Berikut saya lanjutkan untuk sedikit cerita tentang Raja kecil kami,

  • Kerupuk adalah favorit

Kerupuk menjadi bagian menu makan merupakan kesukaan saya, tidak halnya dengan bundanya. Kini, alfaqih juga hobi mengunyah kerupuk, bahkan saat shalat Idul Fitri, raja kecil kami begitu antengnya duduk dibarisan shaff shalat bersama bundanya tanpa harus mengganggu jamaah lainnya.

  • Doyan apapun

Sebagai bayi yang memiliki rasa ingin tahu yang tinggi, difase MP-ASI ini kami sudah memperkenalkan variasi makanan atau makanan ringan dengan berbagai rasa agar memperkaya indera perasa dilidahnya. Dalam suatu kesempatan makan bersama, alfaqih kami beri sayur labu siam, dengan tenang ia pun menggigit sedikit demi sedikit hingga mengunyahnya.  Akhirnya labu siam yang ditangannya itu lenyap dinikmatinya.  

  • Sudah bisa menolak

Seiring usianya, alfaqih pun sudah bisa menolak. Salahsatunya adalah menolak untuk menghabiskan susu formula yang diminumnya.  Saat kami sodorkan botol susu ke mulutnya,  tangannya sudah bisa menolak.
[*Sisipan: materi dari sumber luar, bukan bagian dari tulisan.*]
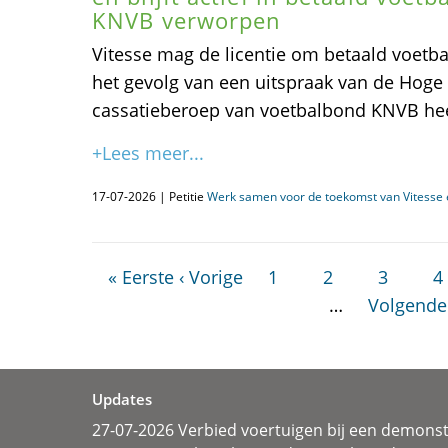
KNVB verworpen
Vitesse mag de licentie om betaald voetba
het gevolg van een uitspraak van de Hoge 
cassatieberoep van voetbalbond KNVB he
+Lees meer...
17-07-2026 | Petitie
Werk samen voor de toekomst van Vitesse e
« Eerste
‹ Vorige
1
2
3
4
…
Volgende
Updates
27-07-2026 Verbied voertuigen bij een demonst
Baik karena sudah kenyang maupun ada perintah diotaknya untuk melakukan aktivitas lainnya.

  • Makin banyak mau

Menjelang setahun usianya, alfaqih kini memiliki makin banyak kemauan. Tak peduli potensi bahaya yang siap mencederainya.

  • Ogah makan jika bepergian

Satu tabiat alfaqih diusia setahunnya ini, ogah disuapi makan selama berpergian. Seringkali nasi dan lauk yang disuapi dilepeh. Kami pun menyiasatinya –selain sebotol susu– dengan memberi makanan ringan seperti biskuit dan wafer agar tidak kosong perutnya.

  • Pup setiap bepergian

Tabiat lainnya yang tidak kalah heboh adalah suka pup saat diperjalanan, tak peduli apakah masih perjalan baru dimulai atau masih dijalur tol. Kejadian terakhirnya, alfaqih pup saat di-tol dalam perjalanan ke pondok kopi, rumah kakak sepupunya Farris. Sesampainya, terpaksalah akung-nya harus mandi dan ganti pakaian yang dikenakannya karena aromanya yang menusuk selama di mobil. “Ampun dah…”  kata akungnya.

  • Gigiku sudah empat

Pasca panas tinggi badannya, hingga kini alhamdulillah alfaqih sudah memiliki 4 gigi depan, 2 diatas dengan ukuran yang tidak sama hee..e.. dan 2 dibawah yang muncul lebih dulu.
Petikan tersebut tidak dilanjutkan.